L'ULTIMO "OSPITE" L'ultimo ebreo è morto a Oswiecim nel 2000. Si chiamava Szymon Kluger, e la sua casa, proprio accanto all'unica delle oltre venti sinagoghe spazzate via dalla furia nazista, è diventata un altro museo. Alla caffetteria si vendono spille, bandiere arcobaleno, tazze con la scritta "Nessuno è illegale". L'aria vagamente hipster è accentuata dalla presenza di una mezza dozzina di ragazzi che leggono, sorseggiano tè, chiacchierano. Vengono da Israele, Germania, Stati Uniti, sono borsisti che fanno volontariato e ricerche su Auschwitz, ci spiega Artur Szyndler, storico e curatore del museo. All'ingresso, Szyndler ci mostra una scritta che lascia senza fiato: "Oshpitzin", ospite. «Fino all'Olocausto gli ebrei di qui si autodefinivano così.

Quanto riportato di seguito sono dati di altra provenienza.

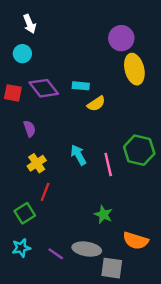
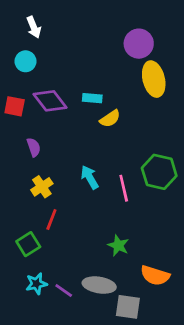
cyan star: (21, 248) -> (36, 284), moved

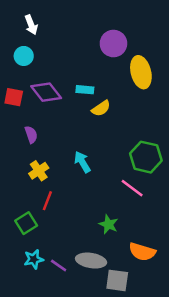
purple circle: (139, 44) -> (113, 44), moved
pink line: (124, 188) -> (132, 188), moved, turned -40

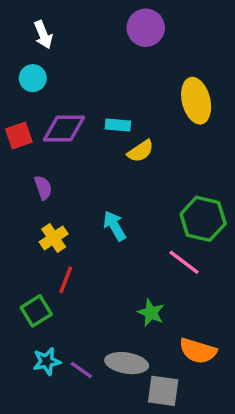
purple circle: (113, 44) -> (146, 28), moved
purple diamond: (46, 92) -> (64, 128), turned -52
red square: (14, 97) -> (19, 135), turned -30

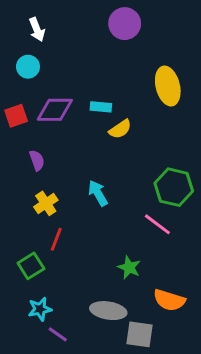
purple line: (81, 370) -> (58, 334), moved

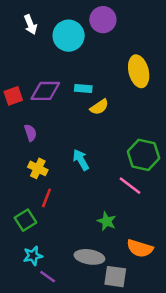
cyan circle: (28, 67) -> (69, 36), moved, size x1.6
yellow cross: (46, 203) -> (38, 168), turned -30

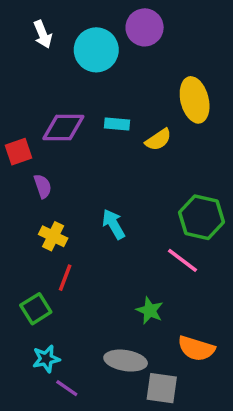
red square: (13, 96) -> (19, 152), moved
yellow semicircle: (99, 107) -> (158, 140), moved

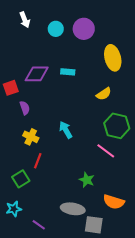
purple circle: (145, 27) -> (84, 29), moved
cyan circle: (96, 50) -> (56, 29), size x0.6
yellow semicircle: (158, 140) -> (104, 94), moved
cyan star: (46, 359) -> (14, 209), moved

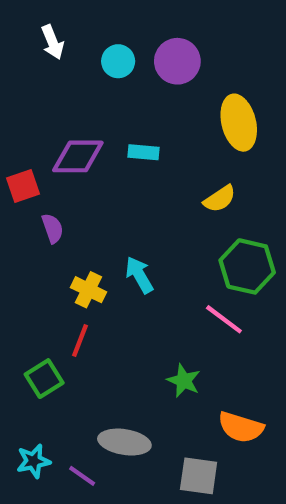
yellow cross: (31, 137) -> (89, 290), moved
cyan star: (14, 209) -> (33, 461), moved
gray ellipse: (73, 209) -> (124, 442), moved

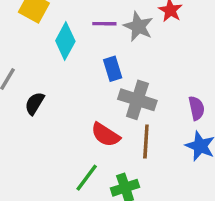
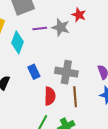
blue rectangle: (113, 69) -> (34, 72), moved
red semicircle: (105, 135) -> (50, 96), turned -114

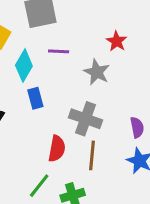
gray star: (61, 27) -> (97, 72), moved
blue rectangle: (34, 72) -> (35, 98), moved

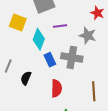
gray cross: (86, 119) -> (72, 57), moved
red semicircle: (57, 149) -> (57, 88), moved

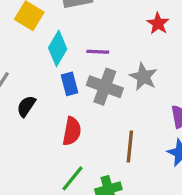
purple line: (60, 26) -> (98, 52), moved
gray star: (88, 36) -> (143, 77), moved

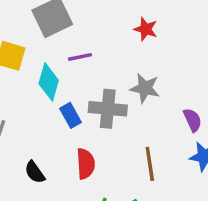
purple line: (98, 52) -> (80, 57), moved
black semicircle: (26, 106) -> (35, 172), moved, turned -55

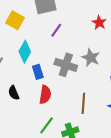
purple line: (80, 57) -> (56, 30), turned -56
cyan diamond: (49, 82) -> (25, 52), moved
blue rectangle: (71, 115) -> (38, 72), moved

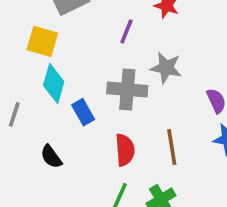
yellow square: (15, 20) -> (42, 41), moved
purple line: (56, 30) -> (126, 31), moved
red semicircle: (45, 95) -> (125, 150), moved

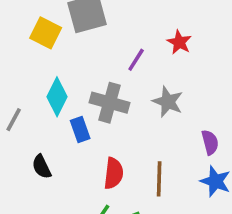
yellow square: (42, 41) -> (46, 33), moved
gray cross: (127, 90) -> (110, 103), moved

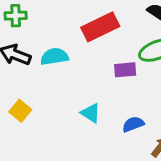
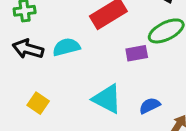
cyan triangle: (91, 113) -> (107, 99), size x1.5

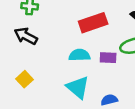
cyan semicircle: (66, 47) -> (79, 55), moved

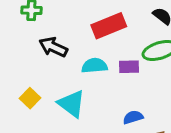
black arrow: (26, 36) -> (53, 47), moved
cyan triangle: (78, 87) -> (72, 104), moved

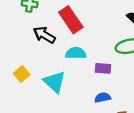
red rectangle: (109, 26) -> (71, 20), moved, turned 72
purple rectangle: (129, 67) -> (103, 68), moved

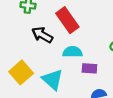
purple rectangle: (103, 68) -> (89, 68), moved
yellow square: (22, 74) -> (21, 72), size x1.5

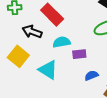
yellow square: (21, 72) -> (18, 56), moved

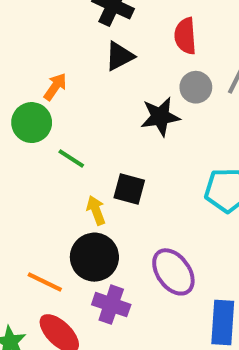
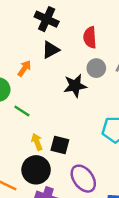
orange arrow: (55, 87) -> (24, 68), moved
black square: (129, 189) -> (60, 145), moved

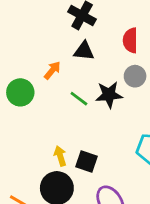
black triangle: (51, 50) -> (84, 51), turned 30
green line: (22, 111) -> (79, 99), moved

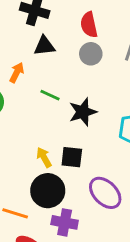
gray circle: (135, 76) -> (91, 54), moved
black star: (109, 95) -> (83, 112), moved

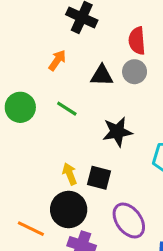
black triangle: (44, 46) -> (102, 75), moved
orange arrow: (17, 73) -> (57, 60), moved
green line: (50, 95) -> (67, 109), moved

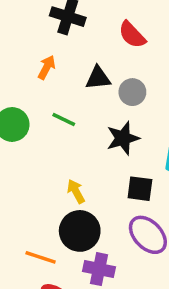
red semicircle: (137, 41) -> (132, 35), turned -32
gray circle: (135, 72) -> (132, 92), moved
black square: (99, 178) -> (140, 189), moved

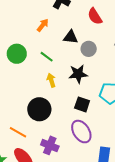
yellow arrow: (76, 191) -> (51, 80), moved
black circle: (80, 231) -> (39, 109), moved

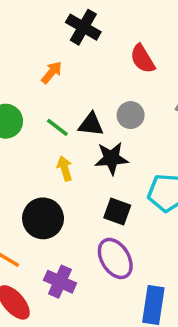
black triangle: (71, 37) -> (91, 124), moved

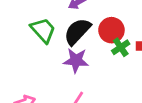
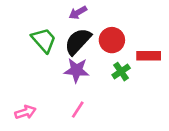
green cross: (121, 47) -> (121, 72), moved

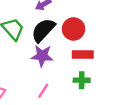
red rectangle: (149, 56) -> (83, 55), moved
green cross: (121, 72) -> (82, 80), moved, turned 35

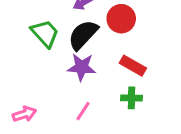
red circle: (74, 29) -> (121, 19), moved
red rectangle: (83, 55) -> (133, 66), turned 30

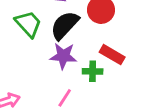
green cross: (131, 98) -> (93, 71), moved

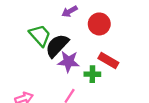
black semicircle: (65, 25) -> (57, 46), moved

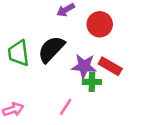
green trapezoid: (40, 35) -> (18, 53), moved, turned -145
purple star: (68, 62) -> (84, 66), moved

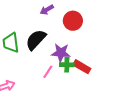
red rectangle: (110, 66) -> (82, 67), moved
pink line: (66, 107) -> (48, 72), moved

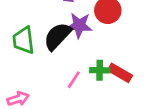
purple star: (61, 53) -> (79, 25), moved

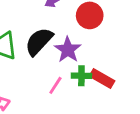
purple star: (79, 25) -> (68, 50), moved, turned 30

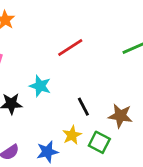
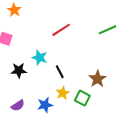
black line: (83, 107) -> (60, 72), moved
brown star: (120, 116) -> (97, 79), turned 30

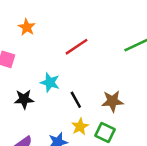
orange star: (14, 10) -> (27, 27), moved
brown star: (97, 79) -> (112, 101), moved, turned 30

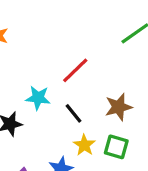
red line: (77, 47) -> (75, 70), moved

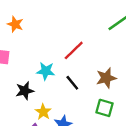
yellow star: (84, 145) -> (43, 112), moved

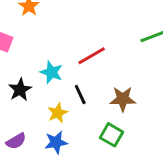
black star: (25, 91) -> (20, 90), turned -30
yellow star: (43, 112) -> (58, 113), moved

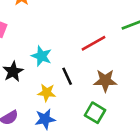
red line: (92, 56) -> (93, 43), moved
yellow star: (58, 113) -> (47, 93), turned 30

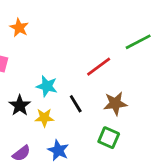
yellow star: (47, 93) -> (44, 118), moved
blue star: (45, 119) -> (58, 150), turned -30

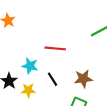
red line: (99, 67) -> (55, 48), moved, turned 42

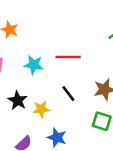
cyan star: (30, 66) -> (34, 65), moved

Anche se non mancavano le tensioni con i cattolici, sicuramente si sentivano più a casa che nel resto della Polonia». Nella galleria fotografica lo storico ci indica la foto di Lola e Maurycy Bodner. «Furono loro i primi ebrei a tornare qui dopo la guerra». La comunità era stata spazzata via — deportata nei ghetti o ad Auschwitz — ma qualcuno si riavventurò nella sua città natale. I coniugi Bodner li registrarono tutti e adottarono un bambino sopravvissuto agli esperimenti di Mengele. Dopo la morte di Szymon Kluger, gli ebrei, nella città così vicina all'Olocausto, si sono totalmente estinti. La "Gerusalemme polacca" è un lontano ricordo.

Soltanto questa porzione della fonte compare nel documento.